> [REQUIRED ACTION]:
Here the job is to return only the lines of the material, exactly, from the first one to the line with "nastawionych jedynie na kliki, nie wnoszących".
++++ DATA SUPPLIED
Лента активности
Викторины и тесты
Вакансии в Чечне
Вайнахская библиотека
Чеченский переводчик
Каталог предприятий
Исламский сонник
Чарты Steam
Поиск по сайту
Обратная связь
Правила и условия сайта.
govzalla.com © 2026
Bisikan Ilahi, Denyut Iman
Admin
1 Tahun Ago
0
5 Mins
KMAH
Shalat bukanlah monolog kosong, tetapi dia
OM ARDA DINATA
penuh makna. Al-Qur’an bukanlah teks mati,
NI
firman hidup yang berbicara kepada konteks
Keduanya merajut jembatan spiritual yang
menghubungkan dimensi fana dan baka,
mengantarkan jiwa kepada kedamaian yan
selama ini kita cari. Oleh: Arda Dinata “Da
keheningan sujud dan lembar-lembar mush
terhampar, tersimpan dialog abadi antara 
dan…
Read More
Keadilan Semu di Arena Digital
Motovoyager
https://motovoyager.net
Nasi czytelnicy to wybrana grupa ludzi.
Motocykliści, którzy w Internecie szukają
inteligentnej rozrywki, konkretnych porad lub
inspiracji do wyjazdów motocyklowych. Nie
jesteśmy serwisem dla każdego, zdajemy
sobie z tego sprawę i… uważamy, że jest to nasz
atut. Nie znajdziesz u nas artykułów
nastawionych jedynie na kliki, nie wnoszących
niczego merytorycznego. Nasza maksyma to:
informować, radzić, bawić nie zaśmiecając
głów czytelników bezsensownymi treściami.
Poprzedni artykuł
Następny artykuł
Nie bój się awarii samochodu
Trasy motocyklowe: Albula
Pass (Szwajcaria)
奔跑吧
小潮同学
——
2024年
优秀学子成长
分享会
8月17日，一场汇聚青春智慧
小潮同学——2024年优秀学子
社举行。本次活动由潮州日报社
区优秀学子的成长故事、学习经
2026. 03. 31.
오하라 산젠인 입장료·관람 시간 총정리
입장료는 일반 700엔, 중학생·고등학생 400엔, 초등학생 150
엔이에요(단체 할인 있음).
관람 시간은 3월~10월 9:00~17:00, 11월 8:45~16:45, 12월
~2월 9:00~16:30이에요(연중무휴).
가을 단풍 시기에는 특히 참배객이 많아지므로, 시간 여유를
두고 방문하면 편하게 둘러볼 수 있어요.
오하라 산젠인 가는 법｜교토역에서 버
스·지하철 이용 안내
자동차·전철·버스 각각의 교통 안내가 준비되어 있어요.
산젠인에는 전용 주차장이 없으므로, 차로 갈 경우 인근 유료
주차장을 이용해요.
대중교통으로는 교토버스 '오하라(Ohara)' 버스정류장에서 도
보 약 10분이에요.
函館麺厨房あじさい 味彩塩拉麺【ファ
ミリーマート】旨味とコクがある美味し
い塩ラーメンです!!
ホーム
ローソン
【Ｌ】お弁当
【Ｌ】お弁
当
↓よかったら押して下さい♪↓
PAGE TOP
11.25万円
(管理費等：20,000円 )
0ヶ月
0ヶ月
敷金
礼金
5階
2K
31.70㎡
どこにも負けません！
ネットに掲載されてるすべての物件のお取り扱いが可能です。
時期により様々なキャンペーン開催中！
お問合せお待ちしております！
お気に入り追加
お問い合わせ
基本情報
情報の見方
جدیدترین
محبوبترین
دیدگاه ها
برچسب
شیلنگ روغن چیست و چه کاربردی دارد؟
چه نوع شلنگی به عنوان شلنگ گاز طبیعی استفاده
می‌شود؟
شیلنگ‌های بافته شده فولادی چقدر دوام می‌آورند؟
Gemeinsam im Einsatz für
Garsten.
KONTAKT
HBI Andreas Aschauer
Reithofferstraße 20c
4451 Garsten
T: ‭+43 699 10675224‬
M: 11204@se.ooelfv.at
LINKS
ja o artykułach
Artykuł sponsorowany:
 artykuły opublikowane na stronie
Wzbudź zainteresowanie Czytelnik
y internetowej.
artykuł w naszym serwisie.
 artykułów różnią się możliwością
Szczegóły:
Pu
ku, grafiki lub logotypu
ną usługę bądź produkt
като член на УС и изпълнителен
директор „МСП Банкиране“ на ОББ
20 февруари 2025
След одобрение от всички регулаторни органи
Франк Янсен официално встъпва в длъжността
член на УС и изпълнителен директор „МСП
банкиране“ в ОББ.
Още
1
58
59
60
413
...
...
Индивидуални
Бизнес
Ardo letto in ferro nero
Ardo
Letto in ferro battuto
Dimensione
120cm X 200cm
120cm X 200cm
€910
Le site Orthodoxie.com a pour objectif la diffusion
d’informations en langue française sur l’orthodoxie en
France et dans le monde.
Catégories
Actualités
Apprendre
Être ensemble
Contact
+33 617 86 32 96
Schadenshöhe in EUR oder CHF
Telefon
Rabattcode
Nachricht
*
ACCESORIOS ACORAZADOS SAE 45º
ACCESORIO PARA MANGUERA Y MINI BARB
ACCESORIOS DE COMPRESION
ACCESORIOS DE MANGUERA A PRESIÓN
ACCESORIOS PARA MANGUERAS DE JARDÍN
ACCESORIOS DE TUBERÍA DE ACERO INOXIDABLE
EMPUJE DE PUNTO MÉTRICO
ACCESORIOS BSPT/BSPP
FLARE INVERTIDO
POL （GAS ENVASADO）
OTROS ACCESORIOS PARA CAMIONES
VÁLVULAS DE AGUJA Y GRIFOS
++++++++
> [EXPECTED ANSWER]:
Лента активности
Викторины и тесты
Вакансии в Чечне
Вайнахская библиотека
Чеченский переводчик
Каталог предприятий
Исламский сонник
Чарты Steam
Поиск по сайту
Обратная связь
Правила и условия сайта.
govzalla.com © 2026
Bisikan Ilahi, Denyut Iman
Admin
1 Tahun Ago
0
5 Mins
KMAH
Shalat bukanlah monolog kosong, tetapi dia
OM ARDA DINATA
penuh makna. Al-Qur’an bukanlah teks mati,
NI
firman hidup yang berbicara kepada konteks
Keduanya merajut jembatan spiritual yang
menghubungkan dimensi fana dan baka,
mengantarkan jiwa kepada kedamaian yan
selama ini kita cari. Oleh: Arda Dinata “Da
keheningan sujud dan lembar-lembar mush
terhampar, tersimpan dialog abadi antara 
dan…
Read More
Keadilan Semu di Arena Digital
Motovoyager
https://motovoyager.net
Nasi czytelnicy to wybrana grupa ludzi.
Motocykliści, którzy w Internecie szukają
inteligentnej rozrywki, konkretnych porad lub
inspiracji do wyjazdów motocyklowych. Nie
jesteśmy serwisem dla każdego, zdajemy
sobie z tego sprawę i… uważamy, że jest to nasz
atut. Nie znajdziesz u nas artykułów
nastawionych jedynie na kliki, nie wnoszących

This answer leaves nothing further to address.